WHAT THE TASK ASKS: Using the data below, print exactly the line with "Welcomes Newly Appoi", the line with "and save time in the morning.", and every line between them, but none of the pictures.

THE DATA:

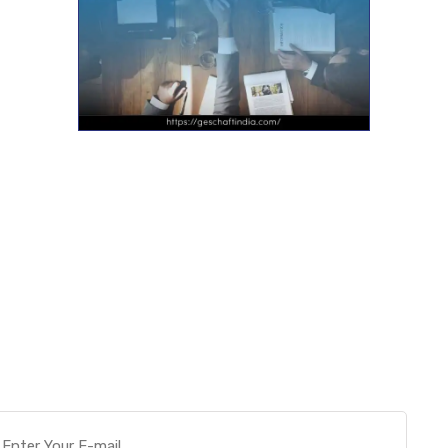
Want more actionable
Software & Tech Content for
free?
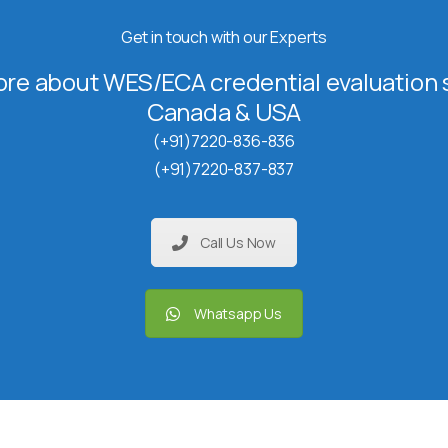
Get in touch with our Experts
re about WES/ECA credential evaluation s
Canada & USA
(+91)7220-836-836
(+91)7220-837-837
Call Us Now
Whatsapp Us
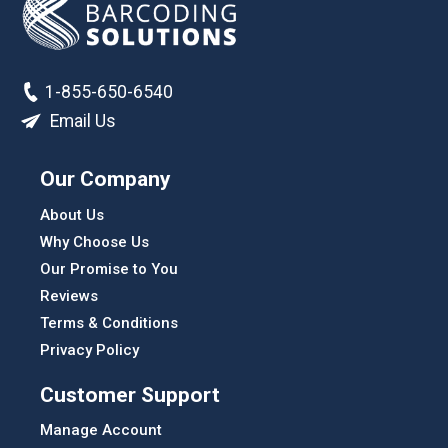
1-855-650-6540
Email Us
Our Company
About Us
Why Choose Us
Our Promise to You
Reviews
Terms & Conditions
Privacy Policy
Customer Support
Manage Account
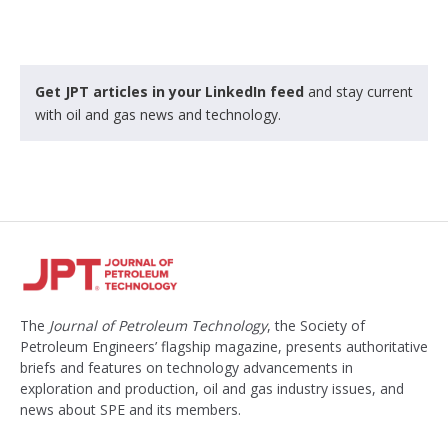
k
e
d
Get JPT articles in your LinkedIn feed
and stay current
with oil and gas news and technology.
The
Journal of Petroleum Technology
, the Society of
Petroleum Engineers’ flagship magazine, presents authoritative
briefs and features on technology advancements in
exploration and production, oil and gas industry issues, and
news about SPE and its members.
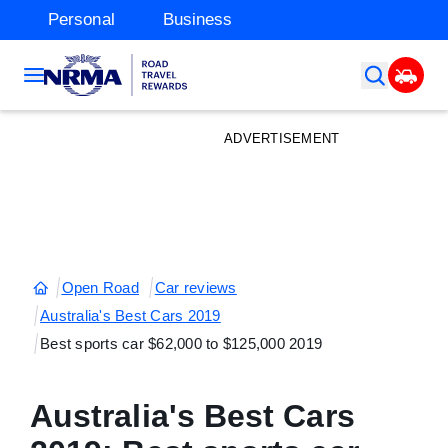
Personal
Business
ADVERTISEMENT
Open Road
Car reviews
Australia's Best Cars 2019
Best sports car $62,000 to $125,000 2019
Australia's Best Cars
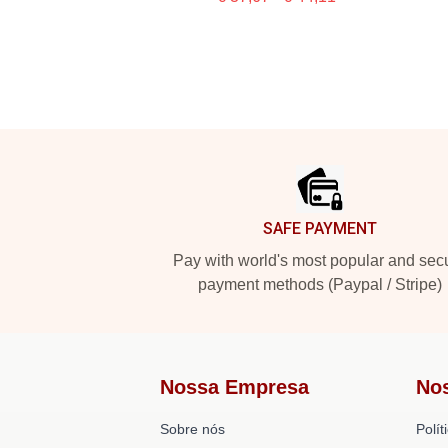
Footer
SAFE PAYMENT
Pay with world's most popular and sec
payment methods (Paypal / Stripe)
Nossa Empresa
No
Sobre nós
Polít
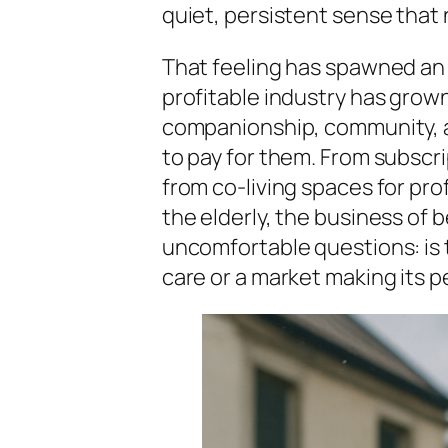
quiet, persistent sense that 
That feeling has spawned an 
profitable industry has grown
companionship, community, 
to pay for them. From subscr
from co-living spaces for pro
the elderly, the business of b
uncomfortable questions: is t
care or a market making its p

...

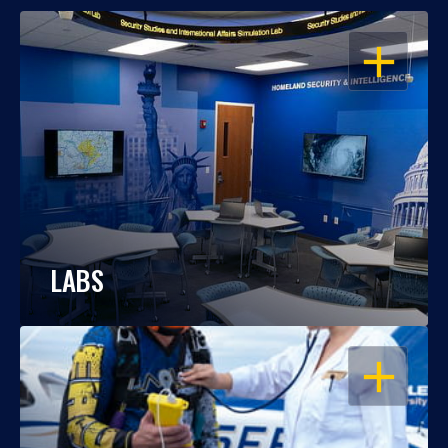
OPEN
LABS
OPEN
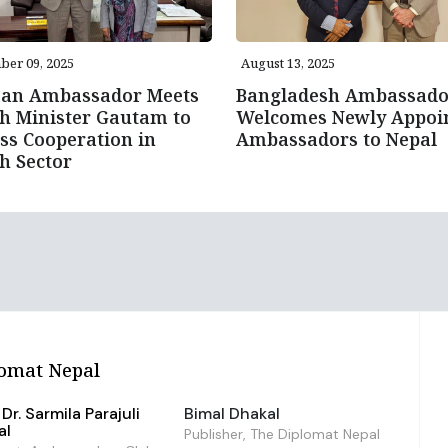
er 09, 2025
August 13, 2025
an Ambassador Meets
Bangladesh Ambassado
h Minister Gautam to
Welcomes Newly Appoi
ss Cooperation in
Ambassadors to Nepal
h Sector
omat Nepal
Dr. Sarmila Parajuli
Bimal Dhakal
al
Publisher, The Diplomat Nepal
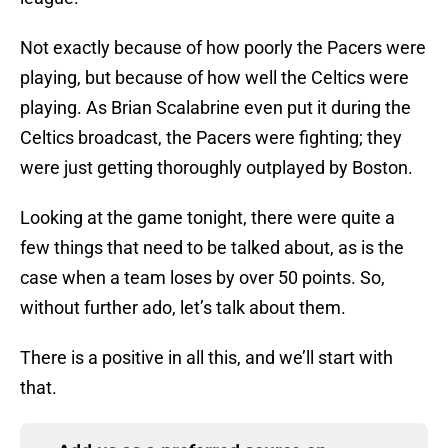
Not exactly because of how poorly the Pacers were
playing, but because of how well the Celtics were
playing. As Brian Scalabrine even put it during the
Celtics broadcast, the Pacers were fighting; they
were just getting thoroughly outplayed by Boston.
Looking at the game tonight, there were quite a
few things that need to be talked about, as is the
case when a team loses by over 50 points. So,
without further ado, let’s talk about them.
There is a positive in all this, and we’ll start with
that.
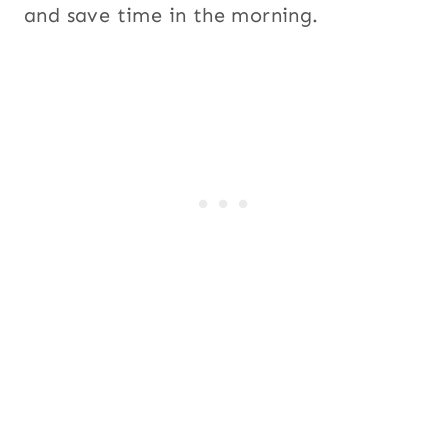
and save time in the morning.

ANSWER TO THE PROBLEM:
Welcomes Newly Appoi
ss Cooperation in
Ambassadors to Nepal
h Sector
omat Nepal
Dr. Sarmila Parajuli
Bimal Dhakal
al
Publisher, The Diplomat Nepal
Not exactly because of how poorly the Pacers were
playing, but because of how well the Celtics were
playing. As Brian Scalabrine even put it during the
Celtics broadcast, the Pacers were fighting; they
were just getting thoroughly outplayed by Boston.
Looking at the game tonight, there were quite a
few things that need to be talked about, as is the
case when a team loses by over 50 points. So,
without further ado, let’s talk about them.
There is a positive in all this, and we’ll start with
that.
and save time in the morning.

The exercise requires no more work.